『日本はいかにして中国との戦争に引きずり込まれたか』田中秀雄著

『日本はいかにして中国との戦争に引きずり込まれたか 支那通軍人・佐々木到一の足跡から読み解く』
http://www.sankei.com/life/news/140706/lif1407060012-n1.html

 ■「魔界」で退路断たれた日本

 日本が中国を侵略したという事実は動かし難い歴史として日本人には記憶されているが、果たしてそうか。中国各地に軍勢を張る軍閥、内部抗争を繰り返す国民政府軍、コミンテルンの指示を受けて蠢(うごめ)く共産軍。日露戦争という巨大なコストとリスクを背負って手にした満州での権益を守ろうと国家として当然の生存権を行使する日本に、「四分五裂」の中国は各地方であらん限りの残虐行為をもって挑んだ。これに抗する日本軍は局地戦のほとんどを押さえ込んだものの、全局を収拾することついにかなわず退去を余儀なくされた、というのが歴史の真実ではなかったか。統制がまるできかず軍紀などというものにはおよそ無縁な匪賊(ひぞく)の巣くう「魔界」に引きずり込まれて、そこで退路を断たれたのが日本であった。
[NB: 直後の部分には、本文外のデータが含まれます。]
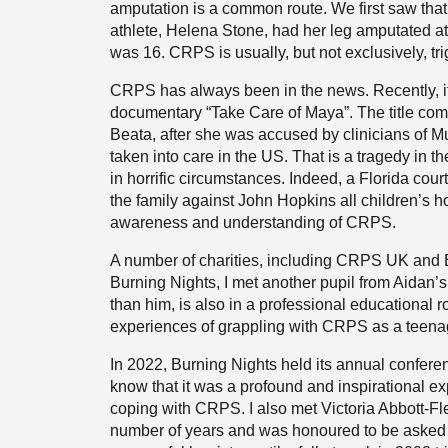
amputation is a common route. We first saw tha
athlete, Helena Stone, had her leg amputated a
was 16. CRPS is usually, but not exclusively, tri
CRPS has always been in the news. Recently, it
documentary “Take Care of Maya”. The title com
Beata, after she was accused by clinicians of
taken into care in the US. That is a tragedy in t
in horrific circumstances. Indeed, a Florida cou
the family against John Hopkins all children’s 
awareness and understanding of CRPS.
A number of charities, including CRPS UK and 
Burning Nights, I met another pupil from Aidan’
than him, is also in a professional educational r
experiences of grappling with CRPS as a teenag
In 2022, Burning Nights held its annual conferen
know that it was a profound and inspirational ex
coping with CRPS. I also met Victoria Abbott-Fl
number of years and was honoured to be asked t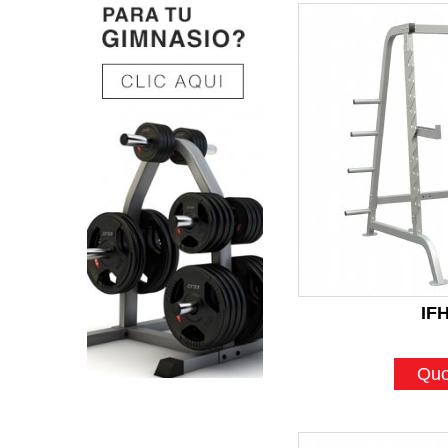
IF
Quo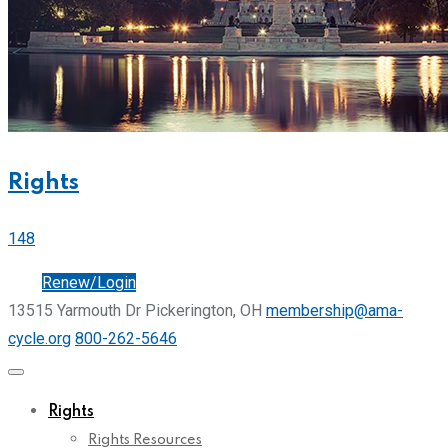
Rights
148
Join
Renew/Login
13515 Yarmouth Dr Pickerington, OH
membership@ama-
cycle.org
800-262-5646
Rights
Rights Resources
 著者は、国民党軍による北伐の開始から日本軍の南京城攻略戦にいたるまでの「日中戦争」の実態を、済南事件、第1次上海事件を目の当たりにし、南京城攻略戦では実戦に参加した一軍人、佐々木到一(とういち)の足跡をたどりつつ、事実に迫る。満州国政府により検閲削除され、かろうじて判読可能な佐々木の文書にこうあるという。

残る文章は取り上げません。